The super PAC aligned with House Speaker Paul Ryan is opening two field offices in Pennsylvania’s vacant 18th Congressional District to boost Republican fortunes in an upcoming special election.
Congressional Leadership Fund plans to parachute into the southwestern Pennsylvania seat and deploy its voter turnout operation to bolster Republican nominee Rick Saccone, a state representative, in the March 13 contest. The race was triggered last fall after Republican Tim Murphy was forced to resign from Congress amid a sex scandal.
“This special election is very simple. There are two stark choices: Nancy Pelosi’s handpicked candidate who will be nothing more than a foot soldier in her liberal war on America, or a proven Conservative who will stand for Pennsylvania families and their values,” Corry Bliss, CLF executive director, said in a statement provided to the Washington Examiner.
Conor Lamb, an attorney and military veteran, is running for the Democrats.
President Trump won the 18th district by nearly 20 percentage points in 2016, and Republicans are expected to hold the seat. But despite the Republicans winning all five special House elections last year, GOP turnout in some of last year’s special elections was down, and Democratic turnout juiced.
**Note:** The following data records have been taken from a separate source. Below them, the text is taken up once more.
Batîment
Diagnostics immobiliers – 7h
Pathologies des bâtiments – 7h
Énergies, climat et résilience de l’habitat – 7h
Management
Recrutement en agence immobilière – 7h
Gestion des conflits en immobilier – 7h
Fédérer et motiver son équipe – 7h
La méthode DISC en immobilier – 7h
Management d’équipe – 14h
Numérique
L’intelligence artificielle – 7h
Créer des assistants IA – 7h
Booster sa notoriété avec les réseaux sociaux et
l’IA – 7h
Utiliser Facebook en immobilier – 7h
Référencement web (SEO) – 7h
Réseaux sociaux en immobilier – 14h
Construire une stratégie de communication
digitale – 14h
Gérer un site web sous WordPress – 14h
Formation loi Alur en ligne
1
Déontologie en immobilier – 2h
That was the case even in seats drawn to protect Republican incumbents.
CLF isn’t taking any chances. The group opened temporary field offices in 2017 in Georgia’s Sixth Congressional District, and in Montana for the state’s at-large seat, during special election campaigns there. It’s now doing the same in Pennsylvania’s 18th. The group’s effort was set to begin this week, with 50 paid, full-time door-knockers targeting 250,000 homes through Election Day.
Overseeing CLF’s two field offices is the super PAC’s data director, who will work from the 18th District for the next three months.
The group has budgeted $100 million for the 2018 election cycle on a ground game and advertising program to help Republicans protect the House majority. With the opening of eight new offices this month, CLF will be operating a total of 27 permanent field offices, with 8 more expected by June.
Meredith Kelly, spokeswoman for the Democratic Congressional Campaign Committee, dismissed CLF’s ground game as a “threadbare field operation.”